Allow the noted writer to take you on a tour of his bathroom in “Henry Miller Asleep & Awake”

Think of Henry Miller Asleep & Awake (IndiePix Films) as a cinema verité “dear John”. The quiet ticking of a clock gives way to the stirrings and rumblings of a lump hidden under the blankets. Pajama-clad, the lump throws back the covers, stretches, groans and grumbles. He rises and goes to his mirror in a tiled room he knows well.

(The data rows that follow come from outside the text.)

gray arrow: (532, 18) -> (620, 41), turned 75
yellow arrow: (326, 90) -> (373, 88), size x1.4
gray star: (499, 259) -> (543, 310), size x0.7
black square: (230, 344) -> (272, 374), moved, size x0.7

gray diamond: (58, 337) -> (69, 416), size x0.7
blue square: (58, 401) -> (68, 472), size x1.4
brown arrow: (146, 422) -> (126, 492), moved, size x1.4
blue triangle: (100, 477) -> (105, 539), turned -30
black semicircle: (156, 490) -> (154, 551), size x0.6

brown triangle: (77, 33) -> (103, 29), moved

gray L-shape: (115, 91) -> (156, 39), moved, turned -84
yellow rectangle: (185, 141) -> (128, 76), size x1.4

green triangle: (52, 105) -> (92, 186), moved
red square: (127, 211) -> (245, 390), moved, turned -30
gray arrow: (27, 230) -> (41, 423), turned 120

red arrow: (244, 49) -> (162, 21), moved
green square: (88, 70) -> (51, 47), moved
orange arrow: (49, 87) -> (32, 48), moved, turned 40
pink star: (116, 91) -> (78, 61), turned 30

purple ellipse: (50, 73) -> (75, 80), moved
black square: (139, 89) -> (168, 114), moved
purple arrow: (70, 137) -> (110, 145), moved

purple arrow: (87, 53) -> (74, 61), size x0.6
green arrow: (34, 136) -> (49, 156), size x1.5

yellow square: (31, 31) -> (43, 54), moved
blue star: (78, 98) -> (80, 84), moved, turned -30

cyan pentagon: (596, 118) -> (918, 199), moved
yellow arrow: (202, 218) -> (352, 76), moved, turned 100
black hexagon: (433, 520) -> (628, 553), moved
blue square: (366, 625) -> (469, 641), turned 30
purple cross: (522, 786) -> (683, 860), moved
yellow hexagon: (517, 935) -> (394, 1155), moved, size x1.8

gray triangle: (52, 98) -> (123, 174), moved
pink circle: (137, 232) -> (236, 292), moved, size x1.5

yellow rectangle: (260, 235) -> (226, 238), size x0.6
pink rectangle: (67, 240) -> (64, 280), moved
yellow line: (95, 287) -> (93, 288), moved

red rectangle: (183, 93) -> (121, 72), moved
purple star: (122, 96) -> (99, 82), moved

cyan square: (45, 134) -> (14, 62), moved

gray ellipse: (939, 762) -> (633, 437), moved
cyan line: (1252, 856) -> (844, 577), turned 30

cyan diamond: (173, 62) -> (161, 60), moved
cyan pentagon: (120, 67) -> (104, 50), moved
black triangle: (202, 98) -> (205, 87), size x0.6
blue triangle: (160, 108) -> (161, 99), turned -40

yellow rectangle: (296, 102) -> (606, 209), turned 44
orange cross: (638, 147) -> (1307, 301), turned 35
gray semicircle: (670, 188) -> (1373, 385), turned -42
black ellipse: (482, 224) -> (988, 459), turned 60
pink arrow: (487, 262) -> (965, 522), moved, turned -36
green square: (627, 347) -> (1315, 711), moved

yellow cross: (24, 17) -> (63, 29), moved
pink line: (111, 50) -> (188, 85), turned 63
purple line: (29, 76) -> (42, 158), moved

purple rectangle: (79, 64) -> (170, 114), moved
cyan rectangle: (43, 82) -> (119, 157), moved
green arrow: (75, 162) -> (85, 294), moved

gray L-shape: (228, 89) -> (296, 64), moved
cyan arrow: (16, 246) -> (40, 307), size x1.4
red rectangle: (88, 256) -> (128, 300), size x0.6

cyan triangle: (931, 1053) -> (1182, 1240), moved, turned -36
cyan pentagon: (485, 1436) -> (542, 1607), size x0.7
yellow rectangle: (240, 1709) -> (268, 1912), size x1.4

The man is literary legend Henry Miller, the author of the infamous, groundbreaking Tropic of Cancer, and the room is his bathroom. It’s a miraculous shrine covered with photos and drawings collected by Miller over the course of his long and fruitful life. Graciously, in his raspy, sonorous voice, he points out the highlights of his improvised gallery speaking on various Buddhas, Blaise Cendrars, Hieronymous Bosch and Gaugin; several Japanese writers; Hermann Hesse; a stone carving by Jung; women he found attractive; his tendency to hear “celestial music” in airplanes; the relationship between Zen and sex; the fact that “most writers don’t look so hot” (because they spend so much time alone); and the question of identity, which “harasses” him.
This portrait from Emmy-winning director Tom Schiller, filmed in 1973 when the author was 81, is a voyage of ideas about life, writing, sex, spirituality, nightmares, and New York that captures the warmth, vigor and high animal spirits of a singular American artist.